Idealization results from a failure of the superego and the ego ideal to form at the outcome of the oedipal conflict. In idealization, the ego cannot serve as the ideal in a healthy process of identification that would insure that the first idealized objects belong to the ego. Instead, the ego is dispossessed of its narcissistic libido for the benefit of the independently existing, and thus alienating, object. It is thus forced to externalize its most important constitutive element, the ego ideal. This results in an infantile situation of helplessness, a "paralysis derived from the relation between someone with superior power and someone who is without power and helpless" (1921c, p. 115). The notion of idealization thus enables one to understand both individual psychological mechanisms (such as passion, perversion, and psychotic identification) and collective ones (such as a group's fascination with its leader).

Numerous authors have contributed to enriching the concept of idealization.

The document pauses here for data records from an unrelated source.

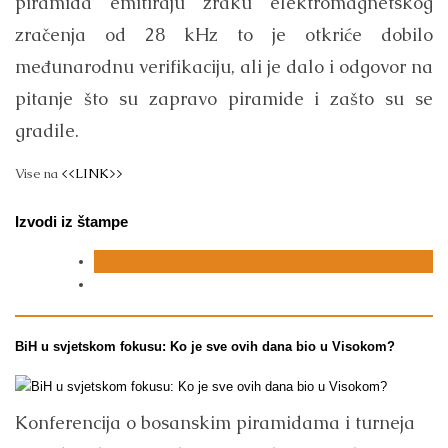
piramida emitiraju zraku elektromagnetskog
zračenja od 28 kHz to je otkriće dobilo
međunarodnu verifikaciju, ali je dalo i odgovor na
pitanje što su zapravo piramide i zašto su se
gradile.
Vise na
<<LINK>>
Izvodi iz štampe
BiH u svjetskom fokusu: Ko je sve ovih dana bio u Visokom?
Konferencija o bosanskim piramidama i turneja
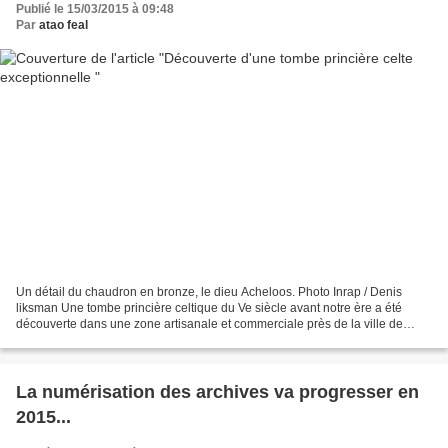
Publié le 15/03/2015 à 09:48
Par
atao feal
Un détail du chaudron en bronze, le dieu Acheloos. Photo Inrap / Denis
liksman Une tombe princière celtique du Ve siècle avant notre ère a été
découverte dans une zone artisanale et commerciale près de la ville de
Troyes ( Aube ). Il s'agit d'une trouvaille...
La numérisation des archives va progresser en
2015...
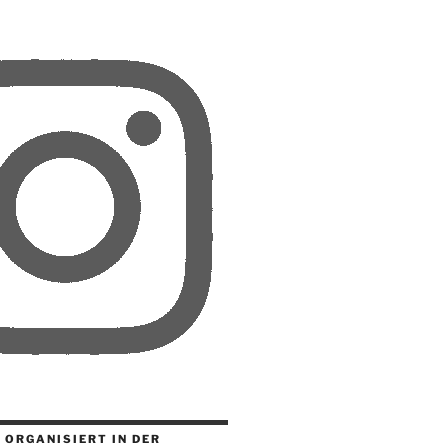
 ORGANISIERT IN DER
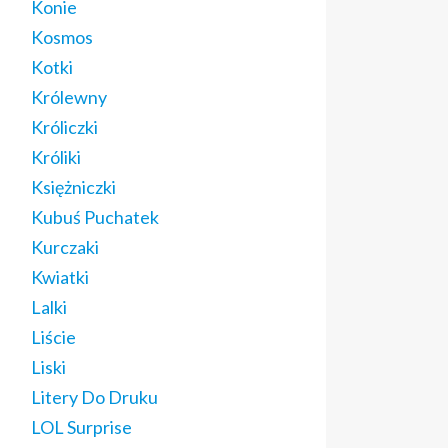
Konie
Kosmos
Kotki
Królewny
Króliczki
Króliki
Księżniczki
Kubuś Puchatek
Kurczaki
Kwiatki
Lalki
Liście
Liski
Litery Do Druku
LOL Surprise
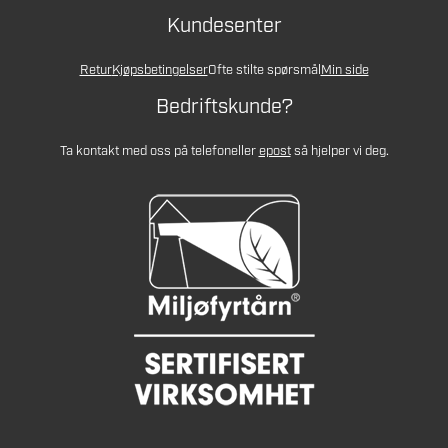
Kundesenter
Retur
Kjøpsbetingelser
Ofte stilte spørsmål
Min side
Bedriftskunde?
Ta kontakt med oss på telefon
eller
epost
så hjelper vi deg.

Melanie Klein (1952) has developed the notions of the idealized good object and the persecutory bad object, Piera Aulagnier (1979) has written on idealization in passion and psychosis, and Janine Chasseguet-Smirgel (1975) has discussed the disease of ideality.

Sophie de Mijolla-Mellor

See also: Bipolar self; Desexualization; Ego ideal; Idealizing transference; Intellectualization; Narcissistic defenses; Paranoid-schizoid position; Passion.

Bibliography

Aulagnier, Piera. (1979). Les destins du plaisir: aliénation, amour, passion. Paris: Presses Universitaires de France.

Chasseguet-Smirgel, Janine. (1985). The ego ideal: A psychoanalytic essay on the malady of the ideal (Paul Barrows, Trans.). London: Free Association Books. (Original work published 1975)

Freud, Sigmund. (1905). Three essays on the theory of sexuality. SE, 7: 123-245.

. (1910). Leonardo da Vinci and a memory of his childhood. SE, 11: 57-137.

. (1914). On narcissism: an introduction. SE, 14: 67-102.

. (1921). Group psychology and the analysis of the ego. SE, 18: 65-143.

Klein, Melanie. (1946). Notes on some schizoid mechanisms. International Journal of Psychoanalysis, 27, 99-110.

Further Reading

Lachmann, Frank M., and Stolorow, Robert D. (1976). Idealization and grandiosity: developmental considerations and treatment implications. Psychoanalytic Quarterly, 45, 565-587.